In addition, the Agreement itself rebuts plaintiff's contention that the GTFM defendants and FUBU Records LLC were doing business under the name FUBU Records so that the GTFM entities are in effect signatories to the Agreement. The Agreement refers to the GTFM defendants as separate entities without any indication that these separate entities were doing business as FUBU Records. For example, at paragraph 3(g)(ii) of the Agreement, plaintiff "expressly acknowledges that the main business of your affiliated company, GTFM, Inc, is the manufacture of. . .apparel. . ." In addition, paragraph 12(b) of the Agreement refers to FUBU Records and "your affiliated entities." Paragraph 3(g)(ii) of the Agreement refers to GTFM, Inc. separately from "you" (i.e. FUBU Records). There are several other instances where the Agreement refers to GTFM Inc. separately from FUBU Records (See references in Agreement ¶¶ 7 [1] and 15.03 [b]). Plaintiff does not dispute that UMG drafted the Agreement.

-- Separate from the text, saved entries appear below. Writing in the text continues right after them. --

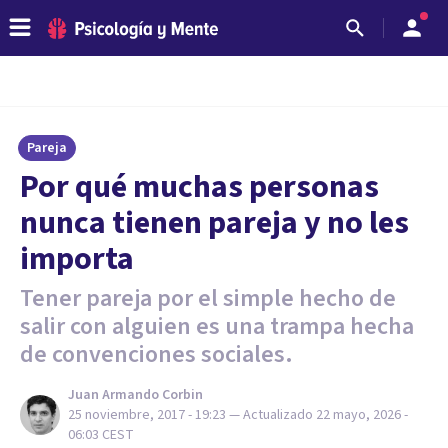
Pareja
Por qué muchas personas
nunca tienen pareja y no les
importa
Tener pareja por el simple hecho de
salir con alguien es una trampa hecha
de convenciones sociales.
Juan Armando Corbin
25 noviembre, 2017 - 19:23
— Actualizado
22 mayo, 2026 -
06:03
CEST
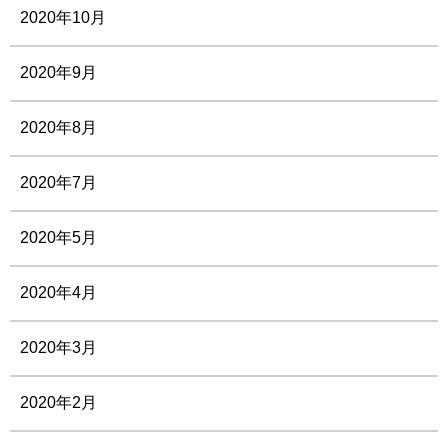
2020年10月
2020年9月
2020年8月
2020年7月
2020年5月
2020年4月
2020年3月
2020年2月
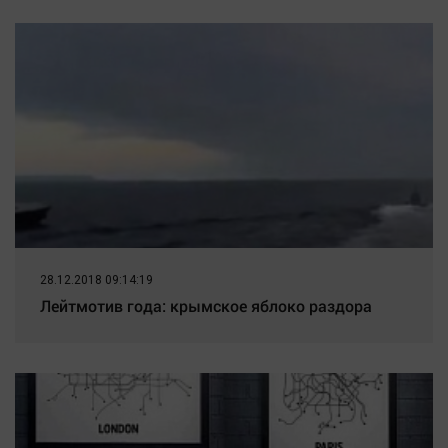
Наука
в Махачкале
Обсуждаем
Отдых
Персона
Последняя инстанция
Светская жизнь
Тенденции
Точка на карте
28.12.2018 09:14:19
Лейтмотив года: крымское яблоко раздора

If UMG thought it was binding GTFM Inc and GTFM LLC along with FUBU Records, certainly a party as sophisticated as UMG would not have signed a contract without including these entities within the definition of FUBU Records. As the Agreement indicates, UMG had ample opportunity to do so as the Agreement defines "you" as FUBU Records. Instead, UMG signed an agreement that refers to the GTFM defendants as "affiliates" or "affiliated entities." In addition, if the GTFM defendants were doing business as FUBU Records, there would have been no reason to form FUBU Records, LLC.

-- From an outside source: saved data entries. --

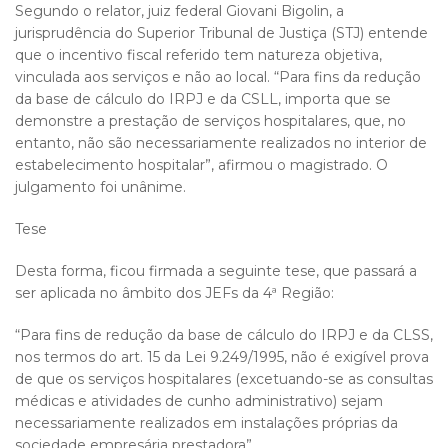
Segundo o relator, juiz federal Giovani Bigolin, a
jurisprudência do Superior Tribunal de Justiça (STJ) entende
que o incentivo fiscal referido tem natureza objetiva,
vinculada aos serviços e não ao local. “Para fins da redução
da base de cálculo do IRPJ e da CSLL, importa que se
demonstre a prestação de serviços hospitalares, que, no
entanto, não são necessariamente realizados no interior de
estabelecimento hospitalar”, afirmou o magistrado. O
julgamento foi unânime.
Tese
Desta forma, ficou firmada a seguinte tese, que passará a
ser aplicada no âmbito dos JEFs da 4ª Região:
“Para fins de redução da base de cálculo do IRPJ e da CLSS,
nos termos do art. 15 da Lei 9.249/1995, não é exigível prova
de que os serviços hospitalares (excetuando-se as consultas
médicas e atividades de cunho administrativo) sejam
necessariamente realizados em instalações próprias da
sociedade empresária prestadora”.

Plaintiff makes much of this court's recognition in the prior decision that the signatory FUBU Records may not be the same as FUBU Records LLC and is not a legal entity. However, it does not follow that because the signatory is FUBU Records, a non-entity, that the GTFM Defendants were doing business as that entity. Rather, because the Agreement specifically designates GTFM Inc and GTFM LLC as "affiliates" of the signatory, it is likely that the opposite is true. Nevertheless, this speculation is irrelevant as plaintiff has not pled the requirements for veil-piercing sufficiently.
Nor does Mr Juste's affidavit on the prior motion in which he argues that FUBU Records was the umbrella term the parties used to refer to the music operations of the defendants coupled with the fact that the signature on the Agreement reads simply "FUBU Records" mean that the GTFM defendants in essence signed the agreement. This is simply a non-sequitor. Plaintiff would still need non-conclusory veil-piercing allegations to hold the GTFM defendants to a contract they did not sign. Accordingly, it is
ORDERED THAT the court grants reargument and upon reargument adheres to its determination on the original motion.
The remaining parties are directed to attend a compliance conference on July 13, 2006 at 10:00 a.m. in the courtroom, room 248, 60 Centre Street.